Abstracts

Seizures in Patients with Cerebral Amyloid Angiopathy: A Preliminary Report

Abstract number : 2.432
Submission category : 4. Clinical Epilepsy / 4B. Clinical Diagnosis
Year : 2022
Submission ID : 2232972
Source : www.aesnet.org
Presentation date : 12/4/2022 12:00:00 PM
Published date : Nov 22, 2022, 05:29 AM

Authors :
Aafreen Khan, MBBS – Mayo Clinic College of Medicine and Science; Brin Freund, MD – Neurology – Mayo Clinic College of Medicine; Sofia Sánchez-Boluarte, MD – Neurology – Instituto Nacional de Ciencias Neurologicas, Peru.; Karen Blackmon, Ph.D – Psychiatry – Mayo Clinic College of Medicine; Michelle Lin, MD – Neurology – Mayo Clinic College of Medicine; Anteneh Feyissa, MD – Epilepsy – Mayo Clinic College of Medicine; Erik Middlebrooks, MD – Radiology – Mayo Clinic College of Medicine; William Tatum, DO – Director of Epilepsy, Epilepsy, Mayo Clinic College of Medicine

This is a Late Breaking abstract

Rationale: Cerebral amyloid angiopathy (CAA) is characterized by the accumulation of amyloid-β deposits within the small to medium-sized cortical and leptomeningeal blood vessels with a prevalence of 7% in cognitively normal elderly patients and 22% to 48% in those with Alzheimer’s disease. A common acute presentation of CAA is lobar intracerebral hemorrhage (ICH).There are limited data on seizures and their association with CAA. Therefore, we performed a study to identify the prevalence and predictors of seizures in patients with CAA. 

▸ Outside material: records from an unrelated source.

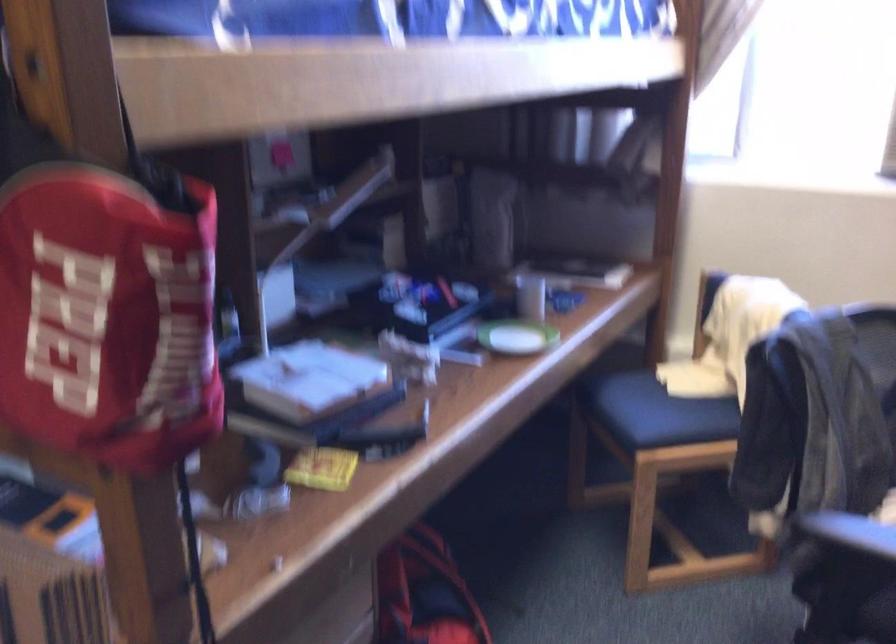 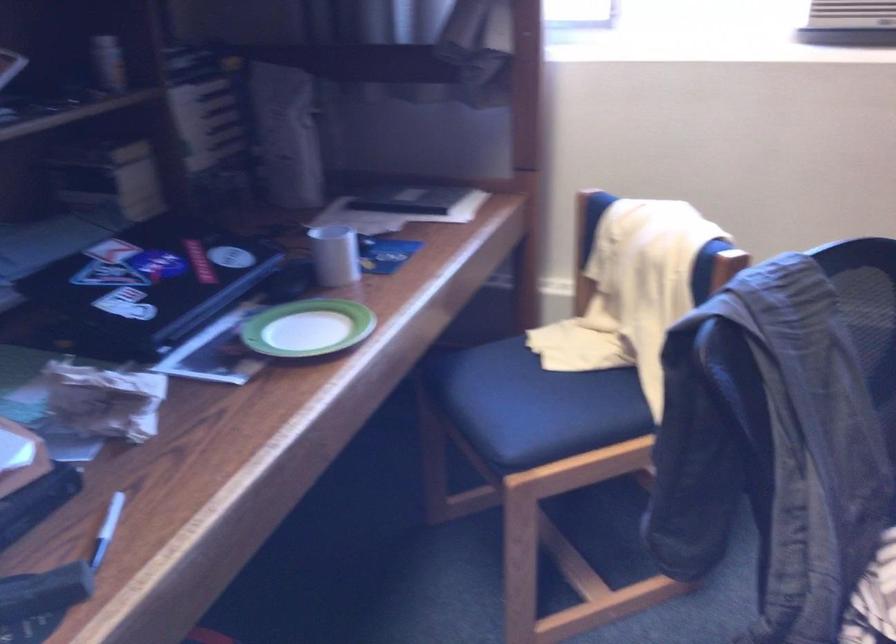 Question: The first image is from the beginning of the video and the second image is from the end. How did the camera likely rotate when shooting the video?

Choices:
 (A) Left
 (B) Right
 (C) Up
 (D) Down

Answer: (B) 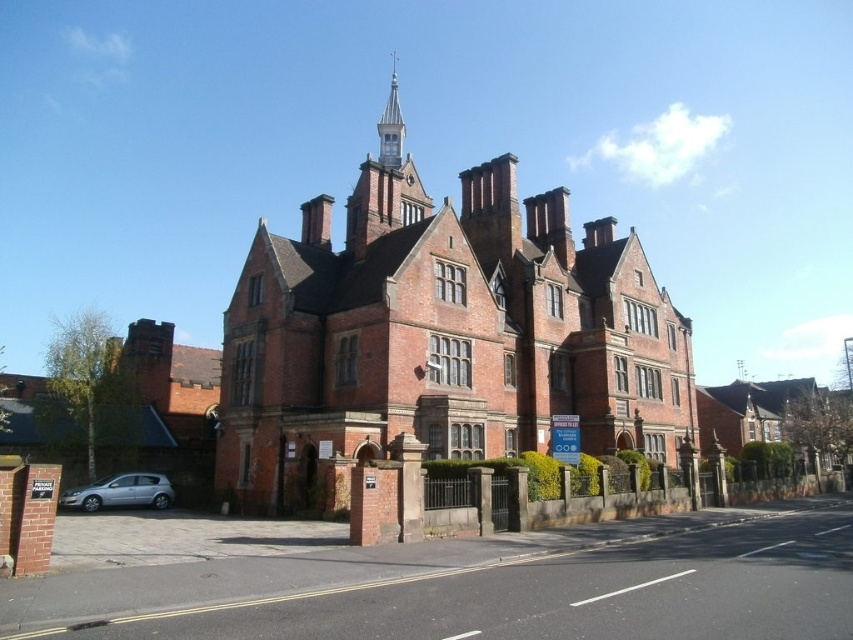 You are a delivery driver approaching the red brick church at center and the silver metallic hatchback at lower left. Which object is closer to you as you arrive?

The red brick church at center is closer to you because it is in front of the silver metallic hatchback at lower left, meaning the church is positioned nearer to your viewpoint.

You are standing in front of the historic building and want to take a photo that includes the point at coordinates point (x=483, y=166). Given that the camera has a maximum focus range of 80 meters, will the point be in focus?

The point (x=483, y=166) is 85.89 meters from the camera, which exceeds the maximum focus range of 80 meters. Therefore, the point will not be in focus.

You are a photographer standing at the entrance of the building. You want to capture a photo of the silver metallic hatchback at lower left and the silver metallic spire at upper center in the same frame. Which object will appear taller in the photo?

The silver metallic spire at upper center will appear taller in the photo because the silver metallic hatchback at lower left has a lesser height compared to it. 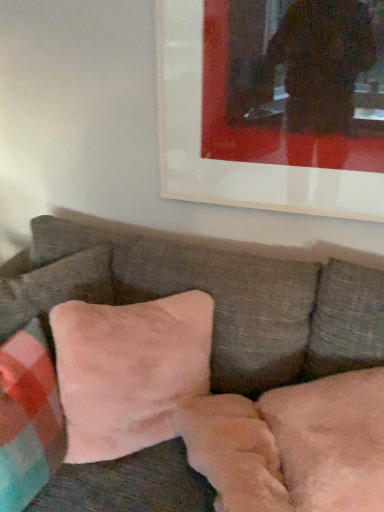 Where is `suede-like beige pillow at lower left, the 2th pillow viewed from the left`? The height and width of the screenshot is (512, 384). suede-like beige pillow at lower left, the 2th pillow viewed from the left is located at coordinates (55, 287).

What is the approximate height of suede-like pink pillow at center, which appears as the first pillow when viewed from the right?

It is 18.27 inches.

This screenshot has width=384, height=512. I want to click on suede-like pink pillow at center, arranged as the third pillow when viewed from the left, so click(130, 371).

Identify the location of suede-like beige pillow at lower left, the 2th pillow viewed from the left. This screenshot has width=384, height=512. (55, 287).

Relative to velvet pink pillow at center, is suede-like beige pillow at lower left, the 2th pillow viewed from the left, in front or behind?

Visually, suede-like beige pillow at lower left, the 2th pillow viewed from the left, is located behind velvet pink pillow at center.

Is suede-like beige pillow at lower left, the 2th pillow viewed from the left, placed right next to velvet pink pillow at center?

No, suede-like beige pillow at lower left, the 2th pillow viewed from the left, is not making contact with velvet pink pillow at center.

Considering the sizes of suede-like beige pillow at lower left, the 2th pillow viewed from the left, and velvet pink pillow at center in the image, is suede-like beige pillow at lower left, the 2th pillow viewed from the left, bigger or smaller than velvet pink pillow at center?

In the image, suede-like beige pillow at lower left, the 2th pillow viewed from the left, appears to be smaller than velvet pink pillow at center.

Which of these two, velvet pink pillow at center, the third pillow from the right, or velvet pink pillow at center, stands shorter?

velvet pink pillow at center, the third pillow from the right.

Based on the photo, considering the positions of objects velvet pink pillow at center, placed as the 1th pillow when sorted from left to right, and velvet pink pillow at center in the image provided, who is in front, velvet pink pillow at center, placed as the 1th pillow when sorted from left to right, or velvet pink pillow at center?

velvet pink pillow at center is more forward.

Which of these two, velvet pink pillow at center, the third pillow from the right, or velvet pink pillow at center, is thinner?

velvet pink pillow at center, the third pillow from the right, is thinner.

From a real-world perspective, is velvet pink pillow at center, placed as the 1th pillow when sorted from left to right, physically located above or below velvet pink pillow at center?

Clearly, from a real-world perspective, velvet pink pillow at center, placed as the 1th pillow when sorted from left to right, is above velvet pink pillow at center.

From a real-world perspective, is velvet pink pillow at center below suede-like beige pillow at lower left, the 2th pillow viewed from the left?

Indeed, from a real-world perspective, velvet pink pillow at center is positioned beneath suede-like beige pillow at lower left, the 2th pillow viewed from the left.

Is point (62, 508) less distant than point (90, 270)?

Yes, point (62, 508) is closer to viewer.

What's the angular difference between velvet pink pillow at center and suede-like beige pillow at lower left, the 2th pillow viewed from the left,'s facing directions?

The angle between the facing direction of velvet pink pillow at center and the facing direction of suede-like beige pillow at lower left, the 2th pillow viewed from the left, is 38.9 degrees.

Would you say velvet pink pillow at center is inside or outside suede-like beige pillow at lower left, the second pillow from the right?

velvet pink pillow at center is located beyond the bounds of suede-like beige pillow at lower left, the second pillow from the right.

Consider the image. Is velvet pink pillow at center taller or shorter than velvet pink pillow at center, placed as the 1th pillow when sorted from left to right?

In the image, velvet pink pillow at center appears to be taller than velvet pink pillow at center, placed as the 1th pillow when sorted from left to right.

Is velvet pink pillow at center inside the boundaries of velvet pink pillow at center, the third pillow from the right, or outside?

velvet pink pillow at center cannot be found inside velvet pink pillow at center, the third pillow from the right.

From a real-world perspective, which is physically below, velvet pink pillow at center or velvet pink pillow at center, the third pillow from the right?

velvet pink pillow at center, from a real-world perspective.

Starting from the velvet pink pillow at center, which pillow is the 1st one behind? Please provide its 2D coordinates.

[(28, 418)]

Can you confirm if suede-like beige pillow at lower left, the 2th pillow viewed from the left, is thinner than suede-like pink pillow at center, arranged as the third pillow when viewed from the left?

Correct, the width of suede-like beige pillow at lower left, the 2th pillow viewed from the left, is less than that of suede-like pink pillow at center, arranged as the third pillow when viewed from the left.

Is suede-like beige pillow at lower left, the 2th pillow viewed from the left, positioned with its back to suede-like pink pillow at center, arranged as the third pillow when viewed from the left?

No, suede-like beige pillow at lower left, the 2th pillow viewed from the left, is not facing the opposite direction of suede-like pink pillow at center, arranged as the third pillow when viewed from the left.

Which is in front, suede-like beige pillow at lower left, the 2th pillow viewed from the left, or suede-like pink pillow at center, arranged as the third pillow when viewed from the left?

Positioned in front is suede-like pink pillow at center, arranged as the third pillow when viewed from the left.

Is suede-like beige pillow at lower left, the 2th pillow viewed from the left, positioned far away from suede-like pink pillow at center, which appears as the first pillow when viewed from the right?

No.

Is suede-like pink pillow at center, which appears as the first pillow when viewed from the right, thinner than suede-like beige pillow at lower left, the second pillow from the right?

No.

From the image's perspective, is suede-like pink pillow at center, which appears as the first pillow when viewed from the right, above or below suede-like beige pillow at lower left, the 2th pillow viewed from the left?

Clearly, from the image's perspective, suede-like pink pillow at center, which appears as the first pillow when viewed from the right, is below suede-like beige pillow at lower left, the 2th pillow viewed from the left.

Could you tell me if suede-like pink pillow at center, arranged as the third pillow when viewed from the left, is facing suede-like beige pillow at lower left, the 2th pillow viewed from the left?

No.

From a real-world perspective, which object rests below the other?

From a 3D spatial view, suede-like pink pillow at center, arranged as the third pillow when viewed from the left, is below.

Between velvet pink pillow at center, placed as the 1th pillow when sorted from left to right, and suede-like beige pillow at lower left, the 2th pillow viewed from the left, which one appears on the right side from the viewer's perspective?

From the viewer's perspective, suede-like beige pillow at lower left, the 2th pillow viewed from the left, appears more on the right side.

Between velvet pink pillow at center, the third pillow from the right, and suede-like beige pillow at lower left, the 2th pillow viewed from the left, which one has smaller width?

Thinner between the two is suede-like beige pillow at lower left, the 2th pillow viewed from the left.

What's the angular difference between velvet pink pillow at center, the third pillow from the right, and suede-like beige pillow at lower left, the second pillow from the right,'s facing directions?

34.5 degrees separate the facing orientations of velvet pink pillow at center, the third pillow from the right, and suede-like beige pillow at lower left, the second pillow from the right.

Could suede-like beige pillow at lower left, the 2th pillow viewed from the left, be considered to be inside velvet pink pillow at center, placed as the 1th pillow when sorted from left to right?

No, suede-like beige pillow at lower left, the 2th pillow viewed from the left, is not inside velvet pink pillow at center, placed as the 1th pillow when sorted from left to right.

At what (x,y) coordinates should I click in order to perform the action: click on studio couch below the suede-like beige pillow at lower left, the second pillow from the right (from a real-world perspective). Please return your answer as a coordinate pair (x, y). The image size is (384, 512). Looking at the image, I should click on (213, 298).

This screenshot has width=384, height=512. Find the location of `studio couch below the velvet pink pillow at center, placed as the 1th pillow when sorted from left to right (from the image's perspective)`. studio couch below the velvet pink pillow at center, placed as the 1th pillow when sorted from left to right (from the image's perspective) is located at coordinates (213, 298).

Based on the photo, when comparing their distances from suede-like pink pillow at center, arranged as the third pillow when viewed from the left, does velvet pink pillow at center, the third pillow from the right, or suede-like beige pillow at lower left, the second pillow from the right, seem closer?

velvet pink pillow at center, the third pillow from the right, lies closer to suede-like pink pillow at center, arranged as the third pillow when viewed from the left, than the other object.

Considering their positions, is suede-like pink pillow at center, arranged as the third pillow when viewed from the left, positioned closer to velvet pink pillow at center, placed as the 1th pillow when sorted from left to right, than velvet pink pillow at center?

Based on the image, suede-like pink pillow at center, arranged as the third pillow when viewed from the left, appears to be nearer to velvet pink pillow at center, placed as the 1th pillow when sorted from left to right.

Which object lies nearer to the anchor point velvet pink pillow at center, the third pillow from the right, suede-like pink pillow at center, arranged as the third pillow when viewed from the left, or suede-like beige pillow at lower left, the second pillow from the right?

suede-like pink pillow at center, arranged as the third pillow when viewed from the left, is positioned closer to the anchor velvet pink pillow at center, the third pillow from the right.

Looking at this image, which object lies nearer to the anchor point suede-like beige pillow at lower left, the second pillow from the right, velvet pink pillow at center or suede-like pink pillow at center, arranged as the third pillow when viewed from the left?

velvet pink pillow at center.

Based on their spatial positions, is velvet pink pillow at center or suede-like beige pillow at lower left, the 2th pillow viewed from the left, closer to suede-like pink pillow at center, arranged as the third pillow when viewed from the left?

velvet pink pillow at center is closer to suede-like pink pillow at center, arranged as the third pillow when viewed from the left.

Based on their spatial positions, is suede-like pink pillow at center, arranged as the third pillow when viewed from the left, or velvet pink pillow at center, placed as the 1th pillow when sorted from left to right, further from velvet pink pillow at center?

The object further to velvet pink pillow at center is velvet pink pillow at center, placed as the 1th pillow when sorted from left to right.

Looking at the image, which one is located further to velvet pink pillow at center, suede-like beige pillow at lower left, the second pillow from the right, or suede-like pink pillow at center, arranged as the third pillow when viewed from the left?

suede-like pink pillow at center, arranged as the third pillow when viewed from the left.

Which object lies further to the anchor point velvet pink pillow at center, suede-like beige pillow at lower left, the second pillow from the right, or velvet pink pillow at center, the third pillow from the right?

Among the two, velvet pink pillow at center, the third pillow from the right, is located further to velvet pink pillow at center.

The width and height of the screenshot is (384, 512). In order to click on pillow positioned between velvet pink pillow at center, the third pillow from the right, and suede-like beige pillow at lower left, the 2th pillow viewed from the left, from near to far in this screenshot , I will do coord(130,371).

I want to click on pillow located between velvet pink pillow at center and suede-like pink pillow at center, which appears as the first pillow when viewed from the right, in the depth direction, so click(x=28, y=418). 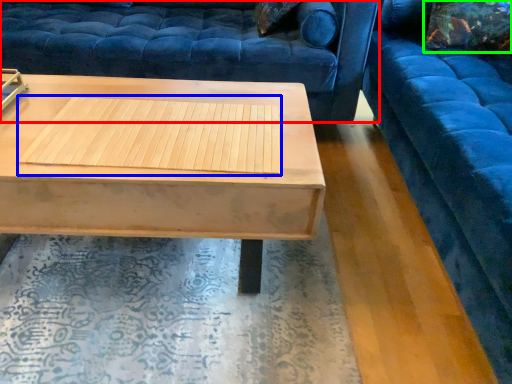 Question: Based on their relative distances, which object is nearer to studio couch (highlighted by a red box)? Choose from wood (highlighted by a blue box) and pillow (highlighted by a green box).

Choices:
 (A) wood
 (B) pillow

Answer: (A) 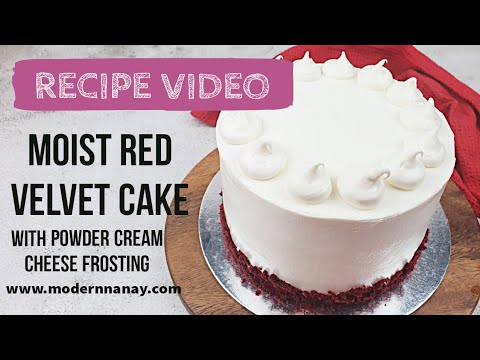 Find the location of a particular element. The width and height of the screenshot is (480, 360). wooden plate is located at coordinates (187, 260). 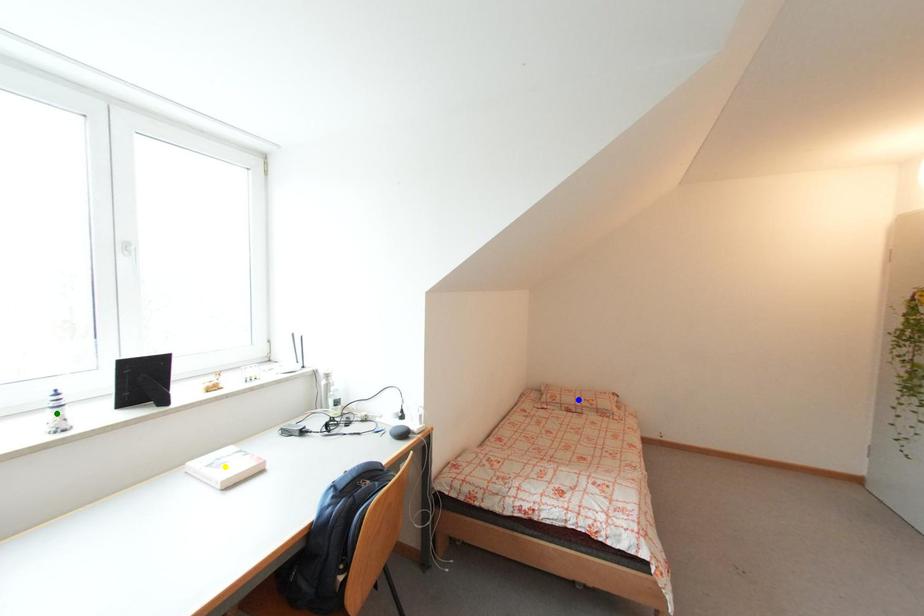 Order these from nearest to farthest:
blue point
green point
yellow point

green point
yellow point
blue point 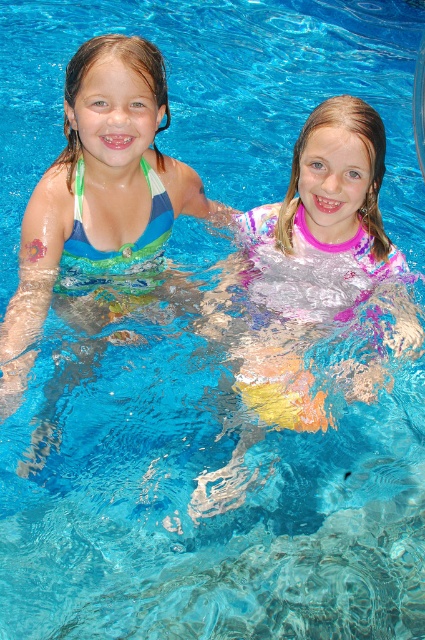 Who is higher up, multicolored fabric swimsuit at center or matte blue swimsuit at left?

Positioned higher is matte blue swimsuit at left.

Between multicolored fabric swimsuit at center and matte blue swimsuit at left, which one is positioned lower?

Positioned lower is multicolored fabric swimsuit at center.

Is point (388, 262) positioned in front of point (17, 353)?

No, (388, 262) is further to viewer.

Find the location of a particular element. Image resolution: width=425 pixels, height=640 pixels. multicolored fabric swimsuit at center is located at coordinates (314, 253). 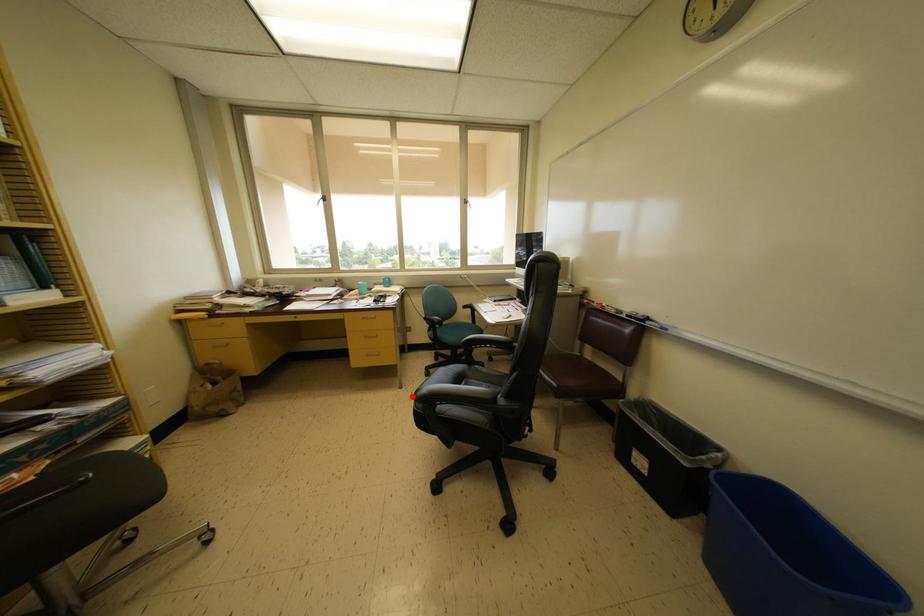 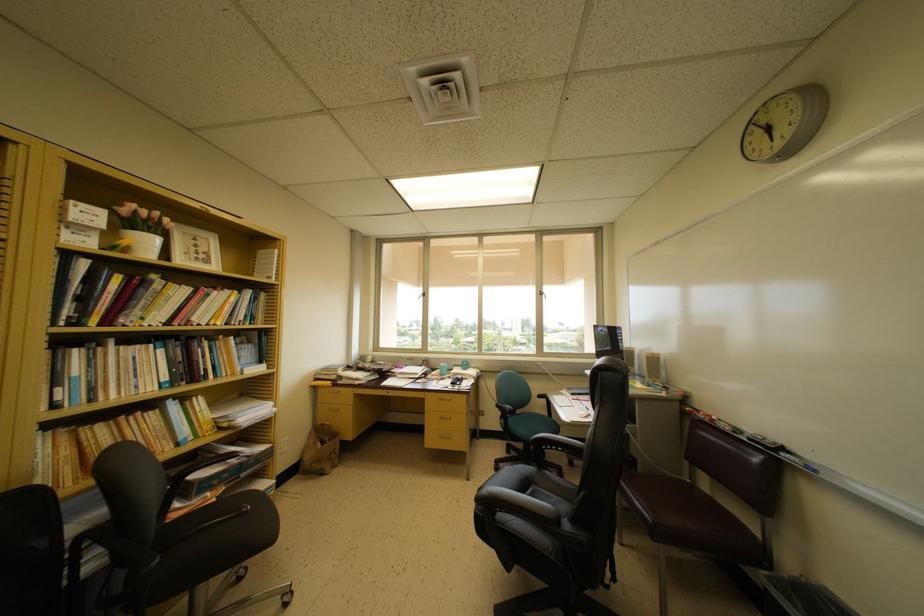 Where in the second image is the point corresponding to the highlighted location from the first image?

(479, 490) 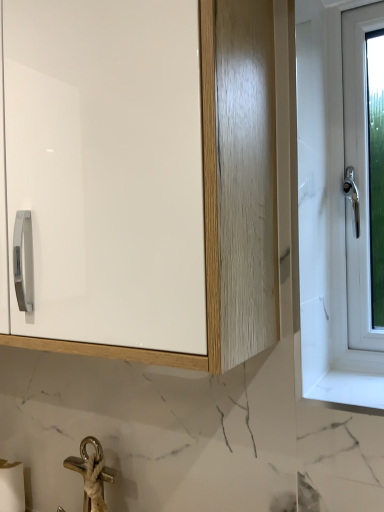 Question: Considering the relative sizes of white glossy cabinet at upper left and white matte toilet paper at lower left in the image provided, is white glossy cabinet at upper left thinner than white matte toilet paper at lower left?

Choices:
 (A) yes
 (B) no

Answer: (B)

Question: Does white glossy cabinet at upper left appear on the left side of white matte toilet paper at lower left?

Choices:
 (A) no
 (B) yes

Answer: (A)

Question: Is white glossy cabinet at upper left closer to camera compared to white matte toilet paper at lower left?

Choices:
 (A) no
 (B) yes

Answer: (B)

Question: Is white glossy cabinet at upper left completely or partially outside of white matte toilet paper at lower left?

Choices:
 (A) yes
 (B) no

Answer: (A)

Question: Can you confirm if white glossy cabinet at upper left is bigger than white matte toilet paper at lower left?

Choices:
 (A) yes
 (B) no

Answer: (A)

Question: Does white glossy cabinet at upper left have a smaller size compared to white matte toilet paper at lower left?

Choices:
 (A) yes
 (B) no

Answer: (B)

Question: Are white matte toilet paper at lower left and white glossy cabinet at upper left located far from each other?

Choices:
 (A) yes
 (B) no

Answer: (B)

Question: Is white matte toilet paper at lower left thinner than white glossy cabinet at upper left?

Choices:
 (A) yes
 (B) no

Answer: (A)

Question: From a real-world perspective, is white matte toilet paper at lower left physically above white glossy cabinet at upper left?

Choices:
 (A) yes
 (B) no

Answer: (B)

Question: From the image's perspective, is white matte toilet paper at lower left located beneath white glossy cabinet at upper left?

Choices:
 (A) no
 (B) yes

Answer: (B)

Question: Can you confirm if white matte toilet paper at lower left is wider than white glossy cabinet at upper left?

Choices:
 (A) yes
 (B) no

Answer: (B)

Question: Are white matte toilet paper at lower left and white glossy cabinet at upper left making contact?

Choices:
 (A) no
 (B) yes

Answer: (A)

Question: From a real-world perspective, relative to white glossy cabinet at upper left, is white matte toilet paper at lower left vertically above or below?

Choices:
 (A) below
 (B) above

Answer: (A)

Methods: We performed a retrospective study of patients with CAA seen at Mayo Clinic Florida from January 1, 2015, to January 1, 2021. Diagnostic codes were used as EHR search criteria, and CAA diagnosis was confirmed by reviewing neuroimaging using the modified Boston criteria. Demographic, clinical and neuroimaging characteristics were compared between patients with and without seizure.

Results: A total of 364 patients were identified in the initial screening using ICD10 codes. Ongoing analysis confirmed CAA in 194 of these patients (53%), with an average follow-up duration of 23.1 months (IQR: 6.9-47.2). Mean age was 75.16 and 93 (47.94%) were women. Thirty-six (18.56%) had presenting symptoms of ICH. 85 (43.81%) manifested cognitive impairment. Forty-four (22%) developed seizures at onset or following a diagnosis of CAA. Focal to bilateral tonic-clonic seizures were seen in majority of patients. Superficial siderosis (SS) was observed on neuroimaging in 17 (38.6%) patients with seizures and 43 (28.6%) patients without seizures (p= 0.248). At least one macrohemorrhage was seen in 13 (29.5%) patients with seizures and 33 (22%) without seizures (p=0.516). Abnormal EEG was present in 33 patients (82.5%) with ten (30.3%) correlating with the location on neuroimaging findings. At the time of a seizure diagnosis, mild cognitive impairment (MCI) was present in 29 (65.9%) and dementia (of varying severity) in 9 (20.45%) patients. The median duration of follow up was 37.85 months (IQR: 15.1-65.6), during which 55/194 (28.3%) died, and 11/55 (20%) of these patients had seizures.

Conclusions: Seizures are not an uncommon clinical manifestation of CAA. Overall, 22% of patients developed epilepsy and 25% presented with seizures leading to the diagnosis of CAA. SS and macrohemorrhages were a risk factor for seizures in our population. Further studies should expand upon risk factors for epilepsy in patients with CAA and the relationship to neuroimaging and cognition.